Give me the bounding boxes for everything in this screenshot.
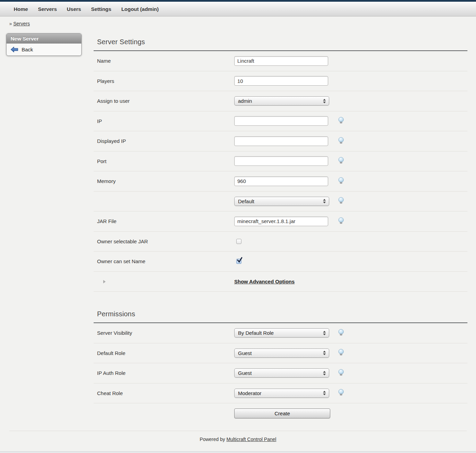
jar-type-select[interactable]: Default xyxy=(234,197,329,206)
displayed-ip-label: Displayed IP xyxy=(94,138,234,144)
checkmark-icon xyxy=(237,257,242,265)
assign-to-user-select[interactable]: admin xyxy=(234,96,329,106)
ip-auth-role-value: Guest xyxy=(238,370,252,376)
players-input[interactable] xyxy=(234,76,328,86)
breadcrumb-marker: » xyxy=(9,21,12,26)
owner-selectable-jar-checkbox[interactable] xyxy=(236,239,241,244)
breadcrumb: » Servers xyxy=(9,21,476,26)
form-row-ip: IP xyxy=(94,111,467,132)
owner-can-set-name-label: Owner can set Name xyxy=(94,258,234,264)
form-row-jar-file: JAR File xyxy=(94,211,467,232)
port-label: Port xyxy=(94,158,234,164)
create-button[interactable]: Create xyxy=(234,408,330,418)
default-role-select[interactable]: Guest xyxy=(234,348,329,358)
footer-powered-by-text: Powered by xyxy=(200,437,226,442)
form-row-advanced-options: Show Advanced Options xyxy=(94,272,467,292)
port-help-bulb-icon[interactable] xyxy=(338,157,344,165)
assign-to-user-label: Assign to user xyxy=(94,98,234,104)
form-row-name: Name xyxy=(94,51,467,71)
form-row-server-visibility: Server Visibility By Default Role xyxy=(94,323,467,343)
server-visibility-value: By Default Role xyxy=(238,330,274,336)
form-row-cheat-role: Cheat Role Moderator xyxy=(94,383,467,404)
select-stepper-icon xyxy=(323,371,326,375)
default-role-value: Guest xyxy=(238,350,252,356)
name-input[interactable] xyxy=(234,56,328,66)
permissions-title: Permissions xyxy=(97,310,467,318)
form-row-create: Create xyxy=(94,403,467,424)
back-label: Back xyxy=(22,47,33,52)
cheat-role-select[interactable]: Moderator xyxy=(234,389,329,398)
assign-to-user-value: admin xyxy=(238,98,252,104)
jar-type-help-bulb-icon[interactable] xyxy=(338,197,344,205)
server-visibility-help-bulb-icon[interactable] xyxy=(338,329,344,337)
port-input[interactable] xyxy=(234,156,328,166)
ip-label: IP xyxy=(94,118,234,124)
jar-type-value: Default xyxy=(238,198,254,204)
nav-item-users[interactable]: Users xyxy=(67,6,81,12)
owner-can-set-name-checkbox[interactable] xyxy=(236,259,241,264)
form-row-players: Players xyxy=(94,71,467,91)
form-row-ip-auth-role: IP Auth Role Guest xyxy=(94,363,467,383)
select-stepper-icon xyxy=(323,331,326,335)
memory-help-bulb-icon[interactable] xyxy=(338,177,344,185)
form-row-displayed-ip: Displayed IP xyxy=(94,131,467,151)
server-visibility-select[interactable]: By Default Role xyxy=(234,328,329,338)
permissions-section-head: Permissions xyxy=(94,305,467,323)
back-arrow-icon xyxy=(11,47,18,52)
displayed-ip-help-bulb-icon[interactable] xyxy=(338,137,344,145)
main-nav: Home Servers Users Settings Logout (admi… xyxy=(0,2,476,16)
cheat-role-help-bulb-icon[interactable] xyxy=(338,389,344,397)
server-settings-title: Server Settings xyxy=(97,38,467,46)
footer-multicraft-link[interactable]: Multicraft Control Panel xyxy=(226,437,276,442)
select-stepper-icon xyxy=(323,99,326,103)
default-role-label: Default Role xyxy=(94,350,234,356)
default-role-help-bulb-icon[interactable] xyxy=(338,349,344,357)
form-row-owner-selectable-jar: Owner selectable JAR xyxy=(94,232,467,252)
name-label: Name xyxy=(94,58,234,64)
main-content: Server Settings Name Players Assign to u… xyxy=(94,33,467,424)
cheat-role-label: Cheat Role xyxy=(94,390,234,396)
bottom-strip xyxy=(0,451,476,453)
ip-help-bulb-icon[interactable] xyxy=(338,117,344,125)
players-label: Players xyxy=(94,78,234,84)
nav-item-servers[interactable]: Servers xyxy=(38,6,57,12)
nav-item-home[interactable]: Home xyxy=(14,6,28,12)
memory-label: Memory xyxy=(94,178,234,184)
form-row-memory: Memory xyxy=(94,171,467,192)
server-visibility-label: Server Visibility xyxy=(94,330,234,336)
jar-file-label: JAR File xyxy=(94,218,234,224)
form-row-port: Port xyxy=(94,151,467,172)
form-row-jar-type: Default xyxy=(94,192,467,212)
show-advanced-options-link[interactable]: Show Advanced Options xyxy=(234,279,295,284)
server-settings-section-head: Server Settings xyxy=(94,33,467,51)
new-server-panel: New Server Back xyxy=(6,33,82,56)
form-row-owner-can-set-name: Owner can set Name xyxy=(94,252,467,272)
displayed-ip-input[interactable] xyxy=(234,136,328,146)
breadcrumb-link-servers[interactable]: Servers xyxy=(13,21,30,26)
select-stepper-icon xyxy=(323,199,326,204)
jar-file-help-bulb-icon[interactable] xyxy=(338,217,344,225)
footer-divider xyxy=(9,431,467,431)
jar-file-input[interactable] xyxy=(234,217,328,226)
owner-selectable-jar-label: Owner selectable JAR xyxy=(94,238,234,244)
footer: Powered by Multicraft Control Panel xyxy=(0,437,476,442)
select-stepper-icon xyxy=(323,391,326,395)
form-row-assign-to-user: Assign to user admin xyxy=(94,91,467,111)
nav-item-logout[interactable]: Logout (admin) xyxy=(121,6,159,12)
ip-input[interactable] xyxy=(234,116,328,126)
form-row-default-role: Default Role Guest xyxy=(94,343,467,364)
ip-auth-role-select[interactable]: Guest xyxy=(234,368,329,378)
ip-auth-role-help-bulb-icon[interactable] xyxy=(338,369,344,377)
disclosure-triangle-icon[interactable] xyxy=(103,280,106,283)
nav-item-settings[interactable]: Settings xyxy=(91,6,111,12)
cheat-role-value: Moderator xyxy=(238,390,261,396)
ip-auth-role-label: IP Auth Role xyxy=(94,370,234,376)
panel-title: New Server xyxy=(7,34,81,44)
memory-input[interactable] xyxy=(234,176,328,186)
select-stepper-icon xyxy=(323,351,326,355)
back-button[interactable]: Back xyxy=(11,47,33,52)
···
● Task details
Any images must be dropped; all other material is to be printed exactly.

● Result of the exercise
Give me the bounding boxes for everything in this screenshot.
jar-type-select[interactable]: Default xyxy=(234,197,329,206)
displayed-ip-label: Displayed IP xyxy=(94,138,234,144)
checkmark-icon xyxy=(237,257,242,265)
assign-to-user-select[interactable]: admin xyxy=(234,96,329,106)
ip-auth-role-value: Guest xyxy=(238,370,252,376)
players-input[interactable] xyxy=(234,76,328,86)
breadcrumb-marker: » xyxy=(9,21,12,26)
owner-selectable-jar-checkbox[interactable] xyxy=(236,239,241,244)
breadcrumb: » Servers xyxy=(9,21,476,26)
form-row-ip: IP xyxy=(94,111,467,132)
owner-can-set-name-label: Owner can set Name xyxy=(94,258,234,264)
form-row-jar-file: JAR File xyxy=(94,211,467,232)
port-label: Port xyxy=(94,158,234,164)
create-button[interactable]: Create xyxy=(234,408,330,418)
default-role-select[interactable]: Guest xyxy=(234,348,329,358)
footer-powered-by-text: Powered by xyxy=(200,437,226,442)
form-row-advanced-options: Show Advanced Options xyxy=(94,272,467,292)
port-help-bulb-icon[interactable] xyxy=(338,157,344,165)
assign-to-user-label: Assign to user xyxy=(94,98,234,104)
form-row-name: Name xyxy=(94,51,467,71)
form-row-server-visibility: Server Visibility By Default Role xyxy=(94,323,467,343)
server-visibility-value: By Default Role xyxy=(238,330,274,336)
form-row-cheat-role: Cheat Role Moderator xyxy=(94,383,467,404)
select-stepper-icon xyxy=(323,371,326,375)
default-role-value: Guest xyxy=(238,350,252,356)
name-input[interactable] xyxy=(234,56,328,66)
permissions-title: Permissions xyxy=(97,310,467,318)
form-row-create: Create xyxy=(94,403,467,424)
back-label: Back xyxy=(22,47,33,52)
cheat-role-select[interactable]: Moderator xyxy=(234,389,329,398)
assign-to-user-value: admin xyxy=(238,98,252,104)
jar-type-help-bulb-icon[interactable] xyxy=(338,197,344,205)
server-visibility-help-bulb-icon[interactable] xyxy=(338,329,344,337)
port-input[interactable] xyxy=(234,156,328,166)
ip-label: IP xyxy=(94,118,234,124)
jar-type-value: Default xyxy=(238,198,254,204)
nav-item-users[interactable]: Users xyxy=(67,6,81,12)
owner-can-set-name-checkbox[interactable] xyxy=(236,259,241,264)
form-row-players: Players xyxy=(94,71,467,91)
form-row-ip-auth-role: IP Auth Role Guest xyxy=(94,363,467,383)
select-stepper-icon xyxy=(323,331,326,335)
memory-help-bulb-icon[interactable] xyxy=(338,177,344,185)
form-row-displayed-ip: Displayed IP xyxy=(94,131,467,151)
server-visibility-select[interactable]: By Default Role xyxy=(234,328,329,338)
permissions-section-head: Permissions xyxy=(94,305,467,323)
back-arrow-icon xyxy=(11,47,18,52)
displayed-ip-help-bulb-icon[interactable] xyxy=(338,137,344,145)
main-nav: Home Servers Users Settings Logout (admi… xyxy=(0,2,476,16)
cheat-role-help-bulb-icon[interactable] xyxy=(338,389,344,397)
server-settings-title: Server Settings xyxy=(97,38,467,46)
footer-multicraft-link[interactable]: Multicraft Control Panel xyxy=(226,437,276,442)
select-stepper-icon xyxy=(323,99,326,103)
default-role-label: Default Role xyxy=(94,350,234,356)
default-role-help-bulb-icon[interactable] xyxy=(338,349,344,357)
form-row-owner-selectable-jar: Owner selectable JAR xyxy=(94,232,467,252)
name-label: Name xyxy=(94,58,234,64)
main-content: Server Settings Name Players Assign to u… xyxy=(94,33,467,424)
cheat-role-label: Cheat Role xyxy=(94,390,234,396)
bottom-strip xyxy=(0,451,476,453)
ip-help-bulb-icon[interactable] xyxy=(338,117,344,125)
players-label: Players xyxy=(94,78,234,84)
nav-item-servers[interactable]: Servers xyxy=(38,6,57,12)
nav-item-home[interactable]: Home xyxy=(14,6,28,12)
memory-label: Memory xyxy=(94,178,234,184)
form-row-memory: Memory xyxy=(94,171,467,192)
server-visibility-label: Server Visibility xyxy=(94,330,234,336)
jar-file-label: JAR File xyxy=(94,218,234,224)
form-row-port: Port xyxy=(94,151,467,172)
form-row-jar-type: Default xyxy=(94,192,467,212)
show-advanced-options-link[interactable]: Show Advanced Options xyxy=(234,279,295,284)
server-settings-section-head: Server Settings xyxy=(94,33,467,51)
new-server-panel: New Server Back xyxy=(6,33,82,56)
form-row-owner-can-set-name: Owner can set Name xyxy=(94,252,467,272)
displayed-ip-input[interactable] xyxy=(234,136,328,146)
breadcrumb-link-servers[interactable]: Servers xyxy=(13,21,30,26)
select-stepper-icon xyxy=(323,199,326,204)
jar-file-help-bulb-icon[interactable] xyxy=(338,217,344,225)
footer-divider xyxy=(9,431,467,431)
jar-file-input[interactable] xyxy=(234,217,328,226)
owner-selectable-jar-label: Owner selectable JAR xyxy=(94,238,234,244)
footer: Powered by Multicraft Control Panel xyxy=(0,437,476,442)
select-stepper-icon xyxy=(323,391,326,395)
form-row-assign-to-user: Assign to user admin xyxy=(94,91,467,111)
nav-item-logout[interactable]: Logout (admin) xyxy=(121,6,159,12)
ip-input[interactable] xyxy=(234,116,328,126)
form-row-default-role: Default Role Guest xyxy=(94,343,467,364)
ip-auth-role-select[interactable]: Guest xyxy=(234,368,329,378)
ip-auth-role-help-bulb-icon[interactable] xyxy=(338,369,344,377)
disclosure-triangle-icon[interactable] xyxy=(103,280,106,283)
nav-item-settings[interactable]: Settings xyxy=(91,6,111,12)
cheat-role-value: Moderator xyxy=(238,390,261,396)
ip-auth-role-label: IP Auth Role xyxy=(94,370,234,376)
panel-title: New Server xyxy=(7,34,81,44)
memory-input[interactable] xyxy=(234,176,328,186)
select-stepper-icon xyxy=(323,351,326,355)
back-button[interactable]: Back xyxy=(11,47,33,52)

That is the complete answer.